Run by Chwarae Teg, Not Just for Boys is designed to help girls find out more about different careers that might not be traditionally thought of as options for women, before they choose their GCSE subjects.
This latest event, opened by Jane Hutt, the Deputy Minister and Chief Whip, saw Chwarae Teg partner up with British Airways Maintenance Cardiff (BAMC) and Careers Wales for an activity packed day. Together they showed that careers in Science, Technology, Engineering and Mathematics (STEM) are Not Just For Boys.
The pupils took a tour of the hangar at BAMC, which showcased the variety of roles available and got to try their hands at exciting try-a-trade activities across sectors including engineering and digital.
A variety of STEM industries and employers were exhibiting at the event, enabling the pupils to meet female role models and find out about vacancies, apprenticeships and qualification routes to the differing careers.
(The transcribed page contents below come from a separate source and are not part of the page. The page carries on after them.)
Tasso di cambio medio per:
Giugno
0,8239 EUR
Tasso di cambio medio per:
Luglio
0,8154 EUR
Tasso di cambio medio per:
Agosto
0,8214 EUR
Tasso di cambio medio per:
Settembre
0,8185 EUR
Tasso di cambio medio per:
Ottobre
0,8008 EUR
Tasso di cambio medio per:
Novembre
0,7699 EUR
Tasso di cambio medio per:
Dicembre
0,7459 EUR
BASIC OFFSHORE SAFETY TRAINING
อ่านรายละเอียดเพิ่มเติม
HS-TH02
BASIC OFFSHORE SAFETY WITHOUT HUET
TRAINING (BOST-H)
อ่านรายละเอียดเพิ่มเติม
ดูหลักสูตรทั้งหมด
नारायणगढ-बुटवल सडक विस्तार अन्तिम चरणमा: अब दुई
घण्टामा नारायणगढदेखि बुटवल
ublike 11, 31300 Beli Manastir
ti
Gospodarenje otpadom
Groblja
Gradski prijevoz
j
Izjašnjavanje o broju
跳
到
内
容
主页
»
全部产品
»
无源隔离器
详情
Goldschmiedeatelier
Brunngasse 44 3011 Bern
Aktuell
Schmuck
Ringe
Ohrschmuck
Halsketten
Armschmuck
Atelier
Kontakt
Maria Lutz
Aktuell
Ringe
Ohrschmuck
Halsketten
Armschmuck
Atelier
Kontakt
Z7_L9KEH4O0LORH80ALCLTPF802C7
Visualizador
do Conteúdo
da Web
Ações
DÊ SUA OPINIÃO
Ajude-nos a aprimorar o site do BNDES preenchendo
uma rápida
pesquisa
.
Pupils attended from Tonyrefail Community School, Ysgol Bro Morgannwg, Cyfartha High School, Llantwit Major, Crickhowell High School and St Cyres School.
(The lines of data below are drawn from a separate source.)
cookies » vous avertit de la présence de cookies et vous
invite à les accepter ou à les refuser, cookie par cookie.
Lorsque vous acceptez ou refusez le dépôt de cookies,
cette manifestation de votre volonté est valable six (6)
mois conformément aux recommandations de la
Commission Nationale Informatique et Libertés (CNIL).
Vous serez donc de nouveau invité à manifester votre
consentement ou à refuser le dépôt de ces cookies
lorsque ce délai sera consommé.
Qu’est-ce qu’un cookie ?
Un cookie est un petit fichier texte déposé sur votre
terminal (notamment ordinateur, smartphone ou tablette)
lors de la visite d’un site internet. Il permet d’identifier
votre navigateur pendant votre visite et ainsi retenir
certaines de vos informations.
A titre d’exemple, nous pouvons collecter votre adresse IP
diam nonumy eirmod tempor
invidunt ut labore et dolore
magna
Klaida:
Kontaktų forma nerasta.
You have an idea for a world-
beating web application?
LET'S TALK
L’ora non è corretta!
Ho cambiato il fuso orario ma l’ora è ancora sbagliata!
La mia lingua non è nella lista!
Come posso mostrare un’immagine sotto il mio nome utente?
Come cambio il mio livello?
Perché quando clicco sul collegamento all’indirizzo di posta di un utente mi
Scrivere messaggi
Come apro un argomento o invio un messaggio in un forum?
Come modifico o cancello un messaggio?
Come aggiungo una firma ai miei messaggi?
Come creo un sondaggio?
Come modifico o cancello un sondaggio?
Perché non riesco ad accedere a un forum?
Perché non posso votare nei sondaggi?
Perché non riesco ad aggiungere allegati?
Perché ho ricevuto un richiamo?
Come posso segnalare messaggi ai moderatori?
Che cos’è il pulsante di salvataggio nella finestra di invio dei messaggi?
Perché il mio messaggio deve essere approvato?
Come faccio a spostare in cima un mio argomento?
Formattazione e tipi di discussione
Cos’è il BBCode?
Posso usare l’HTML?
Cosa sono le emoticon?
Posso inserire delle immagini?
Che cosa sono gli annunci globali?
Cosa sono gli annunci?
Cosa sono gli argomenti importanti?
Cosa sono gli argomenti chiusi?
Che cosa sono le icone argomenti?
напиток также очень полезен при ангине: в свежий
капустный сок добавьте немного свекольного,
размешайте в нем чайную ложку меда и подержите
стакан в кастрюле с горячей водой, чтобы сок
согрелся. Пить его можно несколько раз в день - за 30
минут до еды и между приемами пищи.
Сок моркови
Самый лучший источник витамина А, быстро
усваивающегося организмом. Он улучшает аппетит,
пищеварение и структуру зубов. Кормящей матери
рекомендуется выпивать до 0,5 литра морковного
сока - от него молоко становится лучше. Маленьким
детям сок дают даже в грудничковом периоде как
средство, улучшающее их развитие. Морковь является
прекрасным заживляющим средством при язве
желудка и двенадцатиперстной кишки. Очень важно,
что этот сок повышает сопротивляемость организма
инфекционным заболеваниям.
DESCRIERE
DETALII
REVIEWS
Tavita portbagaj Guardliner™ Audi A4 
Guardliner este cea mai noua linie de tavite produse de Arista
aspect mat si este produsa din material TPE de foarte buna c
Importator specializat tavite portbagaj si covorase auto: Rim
The father of one pupil from Crickhowell school, said:
“It’s important for the girls to connect what they are learning in school and see how they could apply this to real life jobs.”
Pupil, Mia, from St Cyres school, said:
“It’s been great to learn about and explore different opportunities and feel enabled to do different careers.”
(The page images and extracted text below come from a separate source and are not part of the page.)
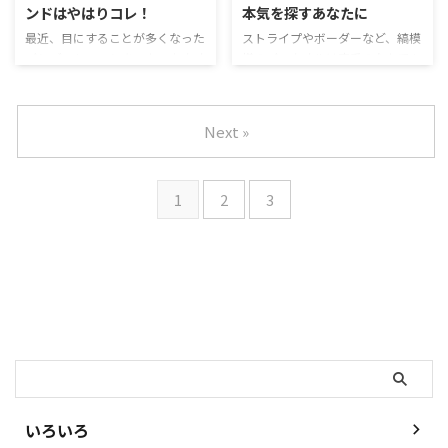
ンドはやはりコレ！
本気を探すあなたに
ジュの色について 染めていない
もよう）」の定義はいろいろあり
そのままの羊毛の色がごく薄い黄
ますが、今回は、服やタオルの柄
最近、目にすることが多くなった
ストライプやボーダーなど、縞模
色や茶色であるように、良質なタ
と考えて広い範囲で定義していき
バンブーレーヨンをつかったタオ
様のバスタオルは定番のなかでも
オルの主な材料の綿花（コット
ます。 幾何学模様とは 単純な図
ル。「バンブー」とは「竹」のこ
人気のある柄です。タオルラボで
ン）のそのままの色も、ごく薄い
形を部品として、平行移動・回
と。竹を原料につくられた合成繊
も多くのタオル特集でオススメの
黄色や茶色＝ベージュであるもの
転・反転させたり、拡大・縮小を
維のことをバンブーレーヨンとい
贈り物のタオルを紹介してきまし
Next »
が ...
した ...
い、いま、タオルの素材としても
たが、自分では見つけにくいカテ
注目が集まっています。 今回は、
ゴリのタオルなのか評価いただい
バンブーレーヨンのタオルについ
ています。 今回は、これまでタ
1
2
3
て、ご紹介していきます。 竹から
オルラボでご紹介したストライプ
作るレーヨンがタオルの素材とし
の柄のタオルを含めておすすめの
て注目される2つの理由 竹を原料
タオルを紹介しています。特集記
にしたバンブーレーヨンがタオル
事やレビューも合わせて掲載して
として人気が出ている理由につい
いますので、楽しみながらご覧く
てみていきましょう。 理由１ 竹
ださいね。 ストライプ柄のおす
の成長が速いために環境に優しい
すめタオル ストライプやボーダ
検索
竹は、普通の木よりも成長がはや
ー柄のタオルは人気の柄というこ
く、肥料や農薬のない ...
ともあり、メーカーさんの代表的
...
いろいろ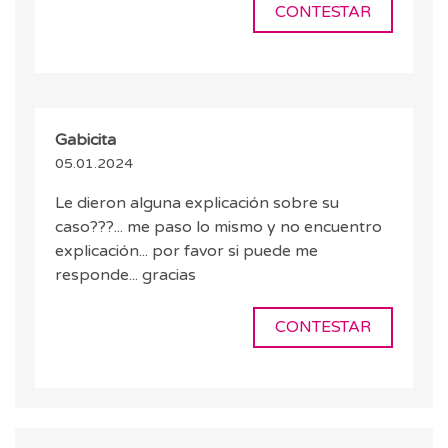
CONTESTAR
Gabicita
05.01.2024
Le dieron alguna explicación sobre su
caso???... me paso lo mismo y no encuentro
explicación... por favor si puede me
responde... gracias
CONTESTAR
Emma Tamplin from Chwarae Teg said:
“At Chwarae Teg we want to show girls that their career aspirations should not to be limited by gender, so we were delighted to be working with a high profile, global company like British Airways Maintenance Cardiff and Careers Wales to spread this message.
“Our Not Just For Boys evets are important for a number of reasons. For instance, out of the schools in Wales offering physics at A level, 40% don’t have any girls on the course and figures for girls taking up computer science are also extremely low.
“Our own research has shown that 87% of girls feel they are pigeonholed into stereotyped career options. Also there are surveys which show that only 11% of the UK’s engineering workforce is female – the lowest percentage in Europe.
“These issues are vital to tackle, particularly as STEM industries are high growth sectors, with higher pay and better opportunities for progression, so girls need to know they are Not Just For Boys!”
Jane Hutt, the Deputy Minister and Chief Whip, whose responsibilities cover equalities, said:
“It was heartening to see so many girls interested and engaged with the activities. Events such as Not Just for Boys play a vital role in broadening the horizons of these local female pupils, providing them with information about options they may not have previously considered and opening their eyes to very rewarding careers.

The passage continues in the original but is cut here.